**What needs to be done:**
All lines from the first one in the listing below to the one holding "анках ГОСЗНАК со", inclusive, are to be copied exactly.

**Input:**
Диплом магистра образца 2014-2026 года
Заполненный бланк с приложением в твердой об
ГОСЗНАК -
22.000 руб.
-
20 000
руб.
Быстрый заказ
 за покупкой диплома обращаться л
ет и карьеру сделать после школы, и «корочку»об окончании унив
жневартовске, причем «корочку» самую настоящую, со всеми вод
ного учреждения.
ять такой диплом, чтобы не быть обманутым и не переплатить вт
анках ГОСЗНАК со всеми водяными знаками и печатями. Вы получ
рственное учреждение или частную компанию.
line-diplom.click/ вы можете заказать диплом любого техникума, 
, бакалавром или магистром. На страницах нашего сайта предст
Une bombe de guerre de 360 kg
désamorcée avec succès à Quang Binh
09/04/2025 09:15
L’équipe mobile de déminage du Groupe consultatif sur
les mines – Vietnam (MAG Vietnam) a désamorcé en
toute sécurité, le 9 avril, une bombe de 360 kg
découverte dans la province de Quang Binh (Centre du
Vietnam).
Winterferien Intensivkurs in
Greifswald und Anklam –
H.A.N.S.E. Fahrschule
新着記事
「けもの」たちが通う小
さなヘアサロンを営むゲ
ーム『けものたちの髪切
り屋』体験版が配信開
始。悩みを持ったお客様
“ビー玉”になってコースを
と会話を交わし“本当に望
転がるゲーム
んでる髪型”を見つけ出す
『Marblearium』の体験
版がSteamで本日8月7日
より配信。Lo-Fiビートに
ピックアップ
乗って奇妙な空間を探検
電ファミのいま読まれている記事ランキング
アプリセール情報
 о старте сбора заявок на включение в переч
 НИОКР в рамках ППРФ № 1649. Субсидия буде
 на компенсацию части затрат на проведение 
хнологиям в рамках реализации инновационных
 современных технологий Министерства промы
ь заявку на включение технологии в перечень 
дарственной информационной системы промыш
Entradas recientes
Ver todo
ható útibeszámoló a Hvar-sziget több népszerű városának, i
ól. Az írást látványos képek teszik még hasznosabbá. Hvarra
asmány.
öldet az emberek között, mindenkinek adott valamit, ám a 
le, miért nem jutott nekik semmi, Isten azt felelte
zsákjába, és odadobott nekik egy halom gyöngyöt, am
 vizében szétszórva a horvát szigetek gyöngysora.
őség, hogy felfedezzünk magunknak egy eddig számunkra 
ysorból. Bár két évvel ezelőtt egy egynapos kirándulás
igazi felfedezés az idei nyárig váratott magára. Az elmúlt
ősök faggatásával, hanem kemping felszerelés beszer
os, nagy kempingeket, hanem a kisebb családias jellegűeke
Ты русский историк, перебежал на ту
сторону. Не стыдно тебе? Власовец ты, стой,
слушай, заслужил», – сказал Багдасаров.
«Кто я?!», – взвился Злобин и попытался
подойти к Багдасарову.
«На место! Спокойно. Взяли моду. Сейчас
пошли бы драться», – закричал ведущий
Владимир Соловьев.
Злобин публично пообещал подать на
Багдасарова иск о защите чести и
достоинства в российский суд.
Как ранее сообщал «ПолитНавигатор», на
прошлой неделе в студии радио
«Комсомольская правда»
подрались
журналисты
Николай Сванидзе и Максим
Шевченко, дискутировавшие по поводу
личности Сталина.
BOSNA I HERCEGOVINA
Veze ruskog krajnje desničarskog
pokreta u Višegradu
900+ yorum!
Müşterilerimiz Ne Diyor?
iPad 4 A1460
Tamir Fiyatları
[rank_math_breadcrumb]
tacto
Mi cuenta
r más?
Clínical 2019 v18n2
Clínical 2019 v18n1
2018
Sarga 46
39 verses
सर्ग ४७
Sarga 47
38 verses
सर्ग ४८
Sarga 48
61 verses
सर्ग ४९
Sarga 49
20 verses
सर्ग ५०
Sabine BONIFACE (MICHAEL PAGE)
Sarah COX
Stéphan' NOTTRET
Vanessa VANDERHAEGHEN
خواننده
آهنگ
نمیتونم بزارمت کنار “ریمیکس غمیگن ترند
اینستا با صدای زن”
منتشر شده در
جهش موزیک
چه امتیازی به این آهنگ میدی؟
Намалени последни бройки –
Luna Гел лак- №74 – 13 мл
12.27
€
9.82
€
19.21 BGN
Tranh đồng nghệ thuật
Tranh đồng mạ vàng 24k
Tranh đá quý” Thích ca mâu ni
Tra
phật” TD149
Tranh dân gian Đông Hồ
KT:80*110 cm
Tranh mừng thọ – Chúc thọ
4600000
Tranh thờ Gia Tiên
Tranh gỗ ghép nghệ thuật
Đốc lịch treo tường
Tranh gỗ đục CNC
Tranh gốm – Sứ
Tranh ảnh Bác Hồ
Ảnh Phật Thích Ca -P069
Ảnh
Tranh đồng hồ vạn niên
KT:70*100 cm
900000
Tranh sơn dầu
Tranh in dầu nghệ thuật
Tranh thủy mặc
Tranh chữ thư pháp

**The completed task:**
Диплом магистра образца 2014-2026 года
Заполненный бланк с приложением в твердой об
ГОСЗНАК -
22.000 руб.
-
20 000
руб.
Быстрый заказ
 за покупкой диплома обращаться л
ет и карьеру сделать после школы, и «корочку»об окончании унив
жневартовске, причем «корочку» самую настоящую, со всеми вод
ного учреждения.
ять такой диплом, чтобы не быть обманутым и не переплатить вт
анках ГОСЗНАК со всеми водяными знаками и печатями. Вы получ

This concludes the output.